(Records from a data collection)
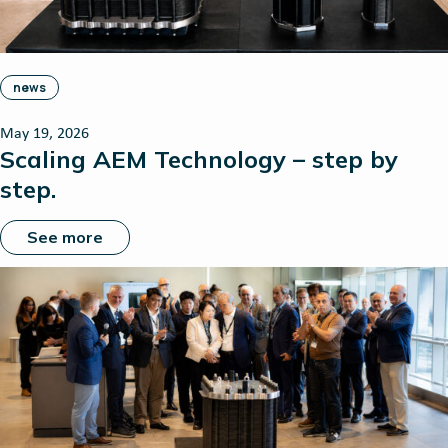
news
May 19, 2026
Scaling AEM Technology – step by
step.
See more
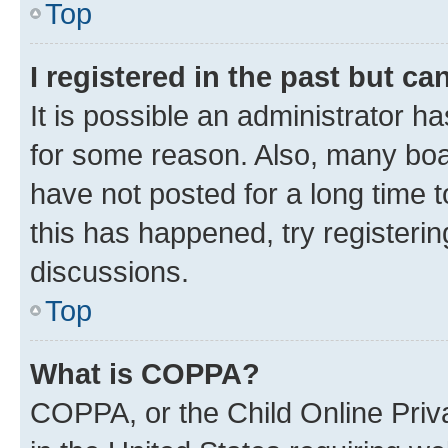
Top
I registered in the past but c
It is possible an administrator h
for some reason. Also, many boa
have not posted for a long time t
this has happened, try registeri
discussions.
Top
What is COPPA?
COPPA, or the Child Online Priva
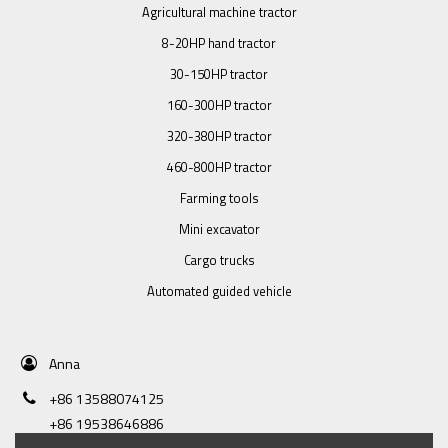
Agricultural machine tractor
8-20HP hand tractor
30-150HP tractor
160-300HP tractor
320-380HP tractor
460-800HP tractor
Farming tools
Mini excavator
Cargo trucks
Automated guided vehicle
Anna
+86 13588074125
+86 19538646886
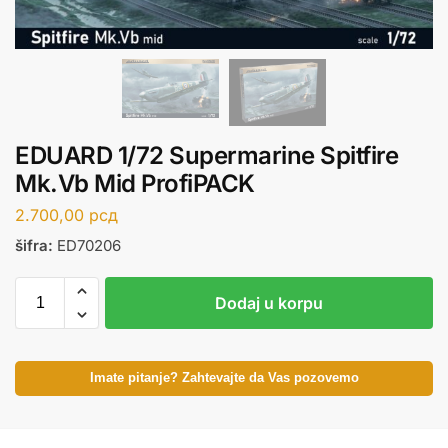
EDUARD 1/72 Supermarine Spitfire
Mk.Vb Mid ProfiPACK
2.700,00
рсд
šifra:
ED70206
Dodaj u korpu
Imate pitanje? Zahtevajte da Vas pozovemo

==

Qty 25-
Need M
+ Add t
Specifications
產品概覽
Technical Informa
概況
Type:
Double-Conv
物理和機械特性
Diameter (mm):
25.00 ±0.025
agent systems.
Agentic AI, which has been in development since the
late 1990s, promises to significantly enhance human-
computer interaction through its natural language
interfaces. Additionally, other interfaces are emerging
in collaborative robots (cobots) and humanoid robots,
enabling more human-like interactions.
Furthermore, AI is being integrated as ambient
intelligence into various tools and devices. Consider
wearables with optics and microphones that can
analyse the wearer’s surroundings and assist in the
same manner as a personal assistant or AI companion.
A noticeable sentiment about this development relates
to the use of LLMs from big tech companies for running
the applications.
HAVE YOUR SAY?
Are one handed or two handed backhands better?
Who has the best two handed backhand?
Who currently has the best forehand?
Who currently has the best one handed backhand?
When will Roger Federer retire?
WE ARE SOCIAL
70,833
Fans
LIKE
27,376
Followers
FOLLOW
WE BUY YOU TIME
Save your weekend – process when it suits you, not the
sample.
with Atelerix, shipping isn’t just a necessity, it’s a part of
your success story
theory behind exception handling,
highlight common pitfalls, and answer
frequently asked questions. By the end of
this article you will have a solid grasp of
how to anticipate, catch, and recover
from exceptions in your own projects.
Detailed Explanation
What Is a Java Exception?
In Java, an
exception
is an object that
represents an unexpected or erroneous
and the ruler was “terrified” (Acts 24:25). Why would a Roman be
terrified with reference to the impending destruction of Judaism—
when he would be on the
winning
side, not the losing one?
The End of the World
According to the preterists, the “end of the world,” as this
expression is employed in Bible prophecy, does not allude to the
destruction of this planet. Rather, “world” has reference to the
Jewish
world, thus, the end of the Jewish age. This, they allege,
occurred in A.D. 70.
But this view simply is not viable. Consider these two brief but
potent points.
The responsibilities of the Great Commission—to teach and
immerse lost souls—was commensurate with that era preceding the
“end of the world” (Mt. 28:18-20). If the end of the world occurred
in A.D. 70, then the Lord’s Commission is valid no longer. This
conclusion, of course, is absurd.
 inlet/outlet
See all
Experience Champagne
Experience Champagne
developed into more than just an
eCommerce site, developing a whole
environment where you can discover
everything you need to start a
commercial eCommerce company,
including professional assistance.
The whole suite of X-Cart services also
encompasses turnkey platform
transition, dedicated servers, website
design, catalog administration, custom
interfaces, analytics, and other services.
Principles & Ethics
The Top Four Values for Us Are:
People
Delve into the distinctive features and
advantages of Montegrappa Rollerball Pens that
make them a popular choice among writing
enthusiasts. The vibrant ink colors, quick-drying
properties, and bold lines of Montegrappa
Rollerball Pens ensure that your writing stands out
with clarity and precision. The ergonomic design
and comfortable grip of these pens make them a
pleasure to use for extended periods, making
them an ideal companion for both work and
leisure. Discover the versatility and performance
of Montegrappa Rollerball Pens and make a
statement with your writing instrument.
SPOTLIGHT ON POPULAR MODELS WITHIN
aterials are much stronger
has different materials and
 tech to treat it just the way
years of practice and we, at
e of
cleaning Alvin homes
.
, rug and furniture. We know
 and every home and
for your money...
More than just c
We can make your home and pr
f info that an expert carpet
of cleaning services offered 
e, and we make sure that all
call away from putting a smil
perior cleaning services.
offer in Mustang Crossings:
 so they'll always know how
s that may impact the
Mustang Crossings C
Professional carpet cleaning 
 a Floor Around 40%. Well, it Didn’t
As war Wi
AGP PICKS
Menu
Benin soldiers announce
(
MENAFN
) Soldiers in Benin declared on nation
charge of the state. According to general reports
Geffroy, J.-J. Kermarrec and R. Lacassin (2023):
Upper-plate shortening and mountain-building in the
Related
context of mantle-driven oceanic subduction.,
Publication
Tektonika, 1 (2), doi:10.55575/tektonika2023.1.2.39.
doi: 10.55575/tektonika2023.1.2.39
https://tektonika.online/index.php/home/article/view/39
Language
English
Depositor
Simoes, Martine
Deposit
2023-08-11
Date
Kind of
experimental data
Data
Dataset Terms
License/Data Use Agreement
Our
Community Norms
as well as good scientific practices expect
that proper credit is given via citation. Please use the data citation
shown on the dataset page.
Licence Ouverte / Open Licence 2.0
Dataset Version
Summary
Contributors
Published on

---

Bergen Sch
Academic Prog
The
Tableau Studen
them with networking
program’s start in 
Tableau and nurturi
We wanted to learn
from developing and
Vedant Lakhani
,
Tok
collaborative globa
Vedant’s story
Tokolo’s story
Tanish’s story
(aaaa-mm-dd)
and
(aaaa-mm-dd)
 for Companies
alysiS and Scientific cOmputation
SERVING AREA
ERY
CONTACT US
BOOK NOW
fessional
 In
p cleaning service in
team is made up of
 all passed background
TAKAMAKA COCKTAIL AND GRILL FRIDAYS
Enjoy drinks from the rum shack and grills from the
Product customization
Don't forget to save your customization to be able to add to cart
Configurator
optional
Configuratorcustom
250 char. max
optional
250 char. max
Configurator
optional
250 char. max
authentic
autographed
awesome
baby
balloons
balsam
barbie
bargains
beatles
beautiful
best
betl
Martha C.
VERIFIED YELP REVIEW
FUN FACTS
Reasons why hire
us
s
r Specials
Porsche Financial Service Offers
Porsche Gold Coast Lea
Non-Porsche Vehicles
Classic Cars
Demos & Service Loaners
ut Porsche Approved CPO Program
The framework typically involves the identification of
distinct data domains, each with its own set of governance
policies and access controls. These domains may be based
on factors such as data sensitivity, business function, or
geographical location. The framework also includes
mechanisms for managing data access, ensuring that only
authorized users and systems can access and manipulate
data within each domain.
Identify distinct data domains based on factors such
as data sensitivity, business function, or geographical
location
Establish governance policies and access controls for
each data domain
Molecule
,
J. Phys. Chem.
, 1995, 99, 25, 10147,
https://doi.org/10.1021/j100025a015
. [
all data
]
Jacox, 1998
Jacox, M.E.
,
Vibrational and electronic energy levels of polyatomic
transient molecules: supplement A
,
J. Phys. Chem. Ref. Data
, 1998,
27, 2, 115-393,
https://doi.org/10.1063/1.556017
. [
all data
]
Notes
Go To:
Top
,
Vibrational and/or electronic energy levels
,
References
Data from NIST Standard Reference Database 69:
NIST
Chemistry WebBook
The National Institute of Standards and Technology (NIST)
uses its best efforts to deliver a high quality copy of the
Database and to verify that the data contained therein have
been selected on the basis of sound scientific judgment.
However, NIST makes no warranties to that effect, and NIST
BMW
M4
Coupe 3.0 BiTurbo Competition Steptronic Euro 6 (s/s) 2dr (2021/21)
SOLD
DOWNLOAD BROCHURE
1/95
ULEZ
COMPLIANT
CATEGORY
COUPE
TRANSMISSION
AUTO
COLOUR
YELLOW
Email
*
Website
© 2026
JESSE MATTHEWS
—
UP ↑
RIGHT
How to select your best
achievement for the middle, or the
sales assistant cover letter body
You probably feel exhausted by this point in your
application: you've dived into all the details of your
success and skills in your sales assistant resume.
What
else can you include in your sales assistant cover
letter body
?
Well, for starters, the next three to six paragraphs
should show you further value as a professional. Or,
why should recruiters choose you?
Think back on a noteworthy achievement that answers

**Directions:**
One number should be returned: how many lines in the records contain the word "Benin".

**Exercise answer:**
2